A few weeks ago, AMD launched the Ryzen 7 5800X3D processors, which is characterized by having more cache. This processor gains slightly in performance, but it also does not justify its price and it has some temperature problems. Now an overclocker has removed the integrated heatsink (IHS) from the CPU to see if he can improve the temperature.
the processor Ryzen 7 5800X3D has a total of 96 MB of L3 cache, while the original model had 32 MB. At the same time, the frequencies are reduced a bit compared to the Ryzen 7 5800X, to control the temperatures. This slows down performance a bit, despite the increased cache.
They remove the IHS from the AMD Ryzen 7 5800X3D processor to improve its temperature
remove the IHSis to remove the metal cover of the processor and protect the silicon of the processor itself. Normally this can be removed “easily”, although manufacturers sometimes solder them to avoid this process. It is also not a simple process, since it is very delicate and negligence irreparably damages the processor.
Inside the AMD Ryzen 7 5800X3D processor some really interesting things are popping up. we see a DIE I/O which manages the RAM and the PCIe and the DIE of cores covered with a thermal paste. Additionally, we see a space covered by something similar to silicone covering an empty space. This space is for Ryzen 9 which have two DIE cores.
What the user does is replace the factory liquid metal used by AMD, with the Thermal Grizzly Conductonaut
Madness, the user who performed this process, says it was worth it. Make sure the Forza Horizon 5 reaches 90°C before this process, but after the temperature has dropped a bit. It also made the frequencies very stable, because before the processor was adjusted in frequency to reduce the temperature.
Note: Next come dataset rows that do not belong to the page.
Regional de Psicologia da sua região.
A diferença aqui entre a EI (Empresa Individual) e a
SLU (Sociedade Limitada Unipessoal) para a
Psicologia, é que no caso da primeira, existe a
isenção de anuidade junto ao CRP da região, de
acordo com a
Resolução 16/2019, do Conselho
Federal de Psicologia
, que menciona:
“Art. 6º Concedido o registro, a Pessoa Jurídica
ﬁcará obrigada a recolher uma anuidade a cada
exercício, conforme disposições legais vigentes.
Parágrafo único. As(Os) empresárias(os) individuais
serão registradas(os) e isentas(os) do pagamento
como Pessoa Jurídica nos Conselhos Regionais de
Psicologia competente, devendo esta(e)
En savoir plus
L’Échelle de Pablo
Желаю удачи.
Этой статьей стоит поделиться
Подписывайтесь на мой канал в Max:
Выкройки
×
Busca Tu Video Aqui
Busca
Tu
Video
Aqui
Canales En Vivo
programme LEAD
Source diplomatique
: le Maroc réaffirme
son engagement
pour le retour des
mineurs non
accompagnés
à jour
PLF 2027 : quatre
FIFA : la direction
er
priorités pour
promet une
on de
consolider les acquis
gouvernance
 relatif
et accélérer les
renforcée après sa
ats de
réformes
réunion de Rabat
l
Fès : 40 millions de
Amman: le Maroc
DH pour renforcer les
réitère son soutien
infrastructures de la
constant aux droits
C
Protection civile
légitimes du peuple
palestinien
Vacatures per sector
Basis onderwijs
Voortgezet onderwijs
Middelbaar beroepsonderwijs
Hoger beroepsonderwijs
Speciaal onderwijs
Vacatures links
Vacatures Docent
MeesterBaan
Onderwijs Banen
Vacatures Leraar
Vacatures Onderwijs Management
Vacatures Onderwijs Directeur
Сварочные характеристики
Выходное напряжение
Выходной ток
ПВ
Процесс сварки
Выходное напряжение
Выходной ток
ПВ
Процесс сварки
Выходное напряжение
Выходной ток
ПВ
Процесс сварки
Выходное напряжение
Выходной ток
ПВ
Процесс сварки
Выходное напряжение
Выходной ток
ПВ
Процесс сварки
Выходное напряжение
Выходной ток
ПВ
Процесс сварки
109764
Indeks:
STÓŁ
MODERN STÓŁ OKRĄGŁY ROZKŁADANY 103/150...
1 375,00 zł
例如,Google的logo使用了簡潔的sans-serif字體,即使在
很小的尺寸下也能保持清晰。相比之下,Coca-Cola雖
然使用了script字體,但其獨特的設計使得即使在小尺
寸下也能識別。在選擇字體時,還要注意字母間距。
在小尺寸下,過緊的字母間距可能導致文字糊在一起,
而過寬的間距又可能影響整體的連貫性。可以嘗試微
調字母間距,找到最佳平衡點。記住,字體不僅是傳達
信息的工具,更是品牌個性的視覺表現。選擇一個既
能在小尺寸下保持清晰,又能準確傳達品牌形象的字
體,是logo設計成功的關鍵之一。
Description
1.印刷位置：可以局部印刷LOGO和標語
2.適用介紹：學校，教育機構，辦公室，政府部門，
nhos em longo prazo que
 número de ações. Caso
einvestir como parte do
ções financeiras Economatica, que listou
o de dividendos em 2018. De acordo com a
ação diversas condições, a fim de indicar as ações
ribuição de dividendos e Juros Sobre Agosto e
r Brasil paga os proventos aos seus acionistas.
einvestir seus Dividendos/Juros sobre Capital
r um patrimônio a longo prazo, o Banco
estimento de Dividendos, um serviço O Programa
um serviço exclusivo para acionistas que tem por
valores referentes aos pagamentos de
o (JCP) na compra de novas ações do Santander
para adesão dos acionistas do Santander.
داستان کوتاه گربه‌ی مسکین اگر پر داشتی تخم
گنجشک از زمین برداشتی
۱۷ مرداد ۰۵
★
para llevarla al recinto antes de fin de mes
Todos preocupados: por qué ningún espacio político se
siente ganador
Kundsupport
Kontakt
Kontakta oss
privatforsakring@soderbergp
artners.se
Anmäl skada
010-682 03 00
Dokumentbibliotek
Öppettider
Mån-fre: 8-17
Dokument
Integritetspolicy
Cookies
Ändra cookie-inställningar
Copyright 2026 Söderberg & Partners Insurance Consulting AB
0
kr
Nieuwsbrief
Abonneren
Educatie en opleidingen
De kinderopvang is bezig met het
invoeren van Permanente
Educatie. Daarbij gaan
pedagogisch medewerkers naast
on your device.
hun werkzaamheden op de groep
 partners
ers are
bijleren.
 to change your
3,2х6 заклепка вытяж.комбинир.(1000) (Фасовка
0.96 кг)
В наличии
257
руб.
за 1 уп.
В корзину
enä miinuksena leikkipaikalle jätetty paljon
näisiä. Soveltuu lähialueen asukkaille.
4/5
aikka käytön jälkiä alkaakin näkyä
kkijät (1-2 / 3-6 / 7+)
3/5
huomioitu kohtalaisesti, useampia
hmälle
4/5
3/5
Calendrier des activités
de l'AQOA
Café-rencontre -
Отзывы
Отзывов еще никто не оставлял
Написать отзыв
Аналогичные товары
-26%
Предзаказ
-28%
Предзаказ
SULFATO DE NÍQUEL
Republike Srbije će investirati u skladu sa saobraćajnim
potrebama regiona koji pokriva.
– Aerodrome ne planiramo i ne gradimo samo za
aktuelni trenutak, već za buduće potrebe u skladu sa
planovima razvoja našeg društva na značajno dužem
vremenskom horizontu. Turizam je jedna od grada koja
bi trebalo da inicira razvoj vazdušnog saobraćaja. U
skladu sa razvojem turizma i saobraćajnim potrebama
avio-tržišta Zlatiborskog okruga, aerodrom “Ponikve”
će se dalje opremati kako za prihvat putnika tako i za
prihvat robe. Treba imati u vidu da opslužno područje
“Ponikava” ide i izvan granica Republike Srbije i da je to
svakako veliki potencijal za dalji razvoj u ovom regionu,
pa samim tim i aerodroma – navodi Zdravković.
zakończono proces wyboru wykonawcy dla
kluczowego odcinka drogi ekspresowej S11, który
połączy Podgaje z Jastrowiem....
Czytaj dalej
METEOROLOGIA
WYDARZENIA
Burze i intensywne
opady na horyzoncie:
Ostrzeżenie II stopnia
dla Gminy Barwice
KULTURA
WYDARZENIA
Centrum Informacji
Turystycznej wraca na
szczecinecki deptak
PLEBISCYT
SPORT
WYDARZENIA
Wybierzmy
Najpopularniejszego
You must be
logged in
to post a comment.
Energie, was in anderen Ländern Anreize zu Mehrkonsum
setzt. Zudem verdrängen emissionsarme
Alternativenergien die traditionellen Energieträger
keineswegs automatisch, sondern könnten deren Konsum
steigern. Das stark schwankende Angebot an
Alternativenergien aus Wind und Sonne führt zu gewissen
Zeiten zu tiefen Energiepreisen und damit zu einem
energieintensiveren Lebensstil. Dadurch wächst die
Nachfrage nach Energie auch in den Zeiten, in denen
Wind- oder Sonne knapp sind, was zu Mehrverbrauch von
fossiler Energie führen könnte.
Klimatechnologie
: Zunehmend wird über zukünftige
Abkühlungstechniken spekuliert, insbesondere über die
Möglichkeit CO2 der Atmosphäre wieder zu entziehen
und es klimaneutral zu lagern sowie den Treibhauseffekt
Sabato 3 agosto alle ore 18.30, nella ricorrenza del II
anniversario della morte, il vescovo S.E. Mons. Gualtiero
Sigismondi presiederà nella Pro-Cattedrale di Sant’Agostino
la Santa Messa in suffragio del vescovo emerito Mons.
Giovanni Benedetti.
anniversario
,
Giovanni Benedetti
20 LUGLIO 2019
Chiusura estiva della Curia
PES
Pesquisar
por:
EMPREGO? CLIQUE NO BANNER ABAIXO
We reiterate that doing this process is not easy and an error will irreparably damage the processor. Removing the IHS requires a blade and a bit of pulsing. Note that if we damage the processor, the manufacturer will void the warranty and we will be left without a processor. We therefore recommend that you do not do so.
Lots of data missing
Although lowering the temperature by 10°C is very interesting, there are aspects that are missing. No specific data is given on the software used to solicit the processor. As we can see, the CPU and GPU load is 100%, which is not achieved with games, but with syntactical benchmarks.
It should be noted that the Ryzen 7 5800X3D processor does not support overclocking. By design, AMD has limited this feature, due to temperature issues with this processor. Some manufacturers seem to be able to offer overclocking support for this Ryzen, although it’s not very clear.
We guess after that we’ll see an overclock like der8auer that could replicate that experience. It’s possible that if it’s replicated, we’ll get more data and do a bit more thorough testing.